ETB ofreció el pasado miércoles un documento conmovedor sobre la grandeza del ser humano, contenida en la declaración de sincero abatimiento de la campeona de triatlón Virginia Berasategui tras reconocer que se había dopado en la última prueba de su carrera deportiva. Por sí mismo, el testimonio constituye un tratado de dignidad y nobleza que merecería ser incorporado como materia de educación ética en los foros del poder y particularmente en las iglesias, donde abunda la condena más que la compasión. En una época de falsificaciones y negación de la verdad, reconforta que una persona, consciente de su equivocación y decidida a encararse con el reproche social, muestre hasta la inmolación su arrepentimiento y anteponga su responsabilidad moral a cualquier tentación autojustificativa.
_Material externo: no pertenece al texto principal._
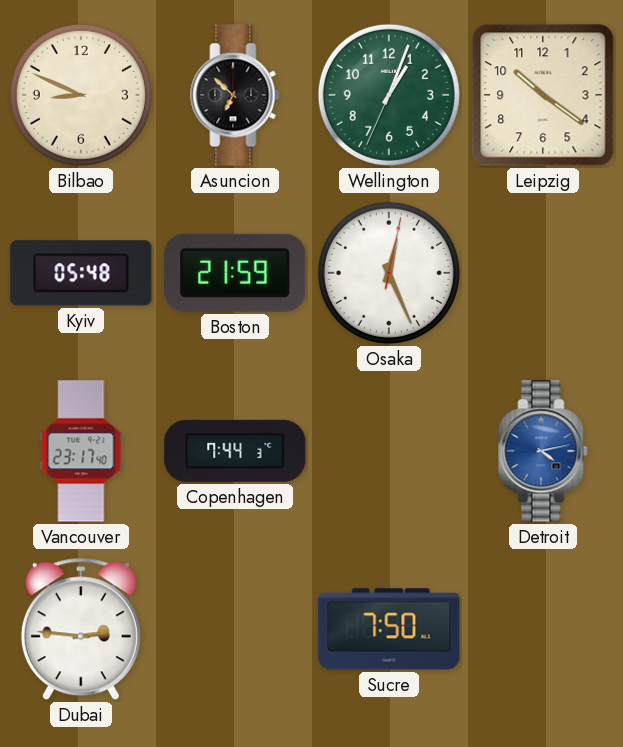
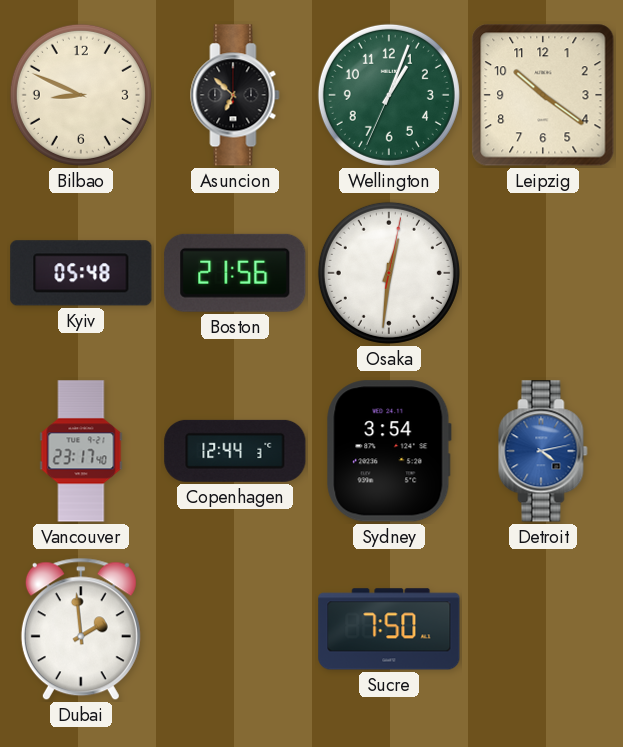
Boston: 21:59 -> 21:56
Osaka: 12:26 -> 12:31
Copenhagen: 7:44 -> 12:44
Sydney: none -> 3:54
Dubai: 2:46 -> 1:59
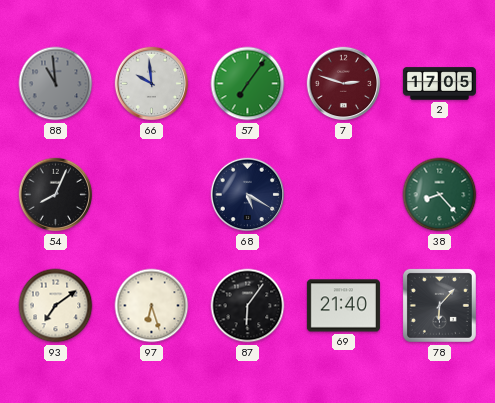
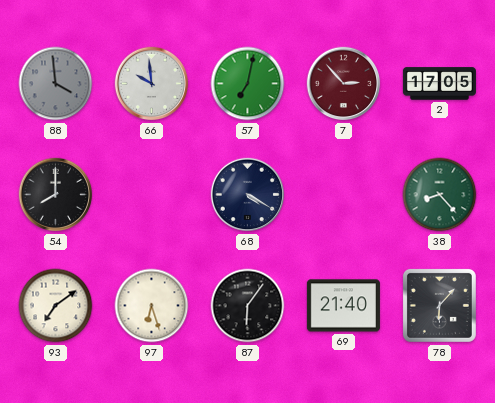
88: 10:59 -> 3:59
57: 7:06 -> 7:02
7: 2:48 -> 2:53
54: 8:04 -> 8:00
68: 5:20 -> 4:20
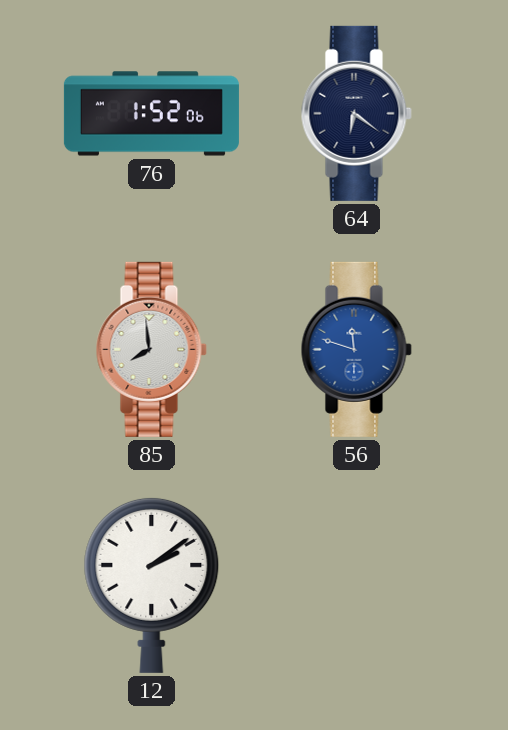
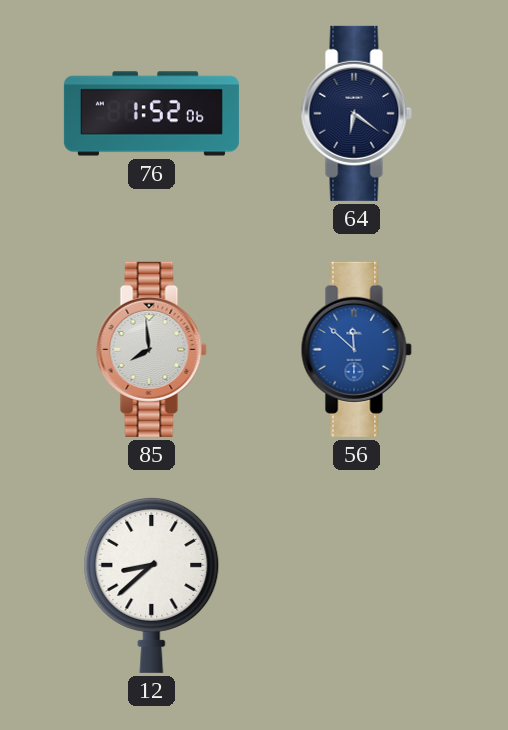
56: 11:48 -> 11:52
12: 2:09 -> 8:38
Y por su repercusión, el gesto sublime de Virginia ha sido el escaparate de la diversidad de actitudes ciudadanas ante la tragedia ajena, que van de la indulgencia respetuosa a la mezquindad absoluta, pasando por una amplia gama de manifestaciones revanchistas e inquisitoriales. Es lo que hay en este mundo miserable: muéstrate frágil y derrotado y no faltarán lobos dispuestos a rematarte. Después de Berasategui, ¿quién más se atreverá a escenificar su contrición pública? El tribunal sumarísimo de la televisión ha condenado a Virginia por lo suyo y por lo de los demás, endosándole la culpa universal del doping, el de Armstrong, Marion Jones y Gurpegui, los trucos de Eufemiano y Padilla e incluso ha impulsado un sórdido juicio de intenciones al poner en entredicho por un solo error toda su trayectoria. El aquelarre ha concluido con una brutal hoguera en la que no ha faltado la leña política por las simpatías nacionalistas de la triatleta.

Berasategui necesita apoyo y autoperdonarse, su carrera más dura. ¿Acaso es más importante la transgresión ocasional de una norma que la rehabilitación moral de una mujer profundamente arrepentida? Toda la épica del deporte no vale una mierda al lado de la grandeza de Virginia.